Start of Records

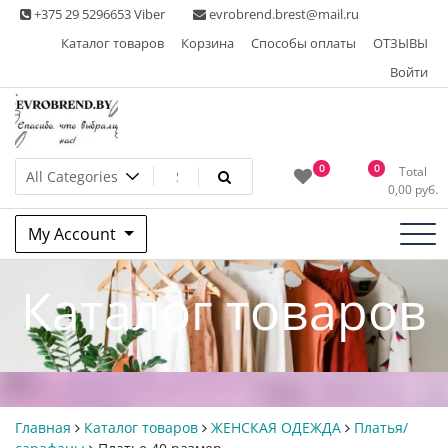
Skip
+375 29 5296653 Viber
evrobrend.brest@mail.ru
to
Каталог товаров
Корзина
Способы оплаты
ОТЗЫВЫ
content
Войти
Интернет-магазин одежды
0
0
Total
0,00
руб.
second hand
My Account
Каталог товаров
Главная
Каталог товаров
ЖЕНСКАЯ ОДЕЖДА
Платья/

End of Records

The task: Could you set down every record above word for word, leaving out the pictures?

Answer space:
Skip
+375 29 5296653 Viber
evrobrend.brest@mail.ru
to
Каталог товаров
Корзина
Способы оплаты
ОТЗЫВЫ
content
Войти
Интернет-магазин одежды
0
0
Total
0,00
руб.
second hand
My Account
Каталог товаров
Главная
Каталог товаров
ЖЕНСКАЯ ОДЕЖДА
Платья/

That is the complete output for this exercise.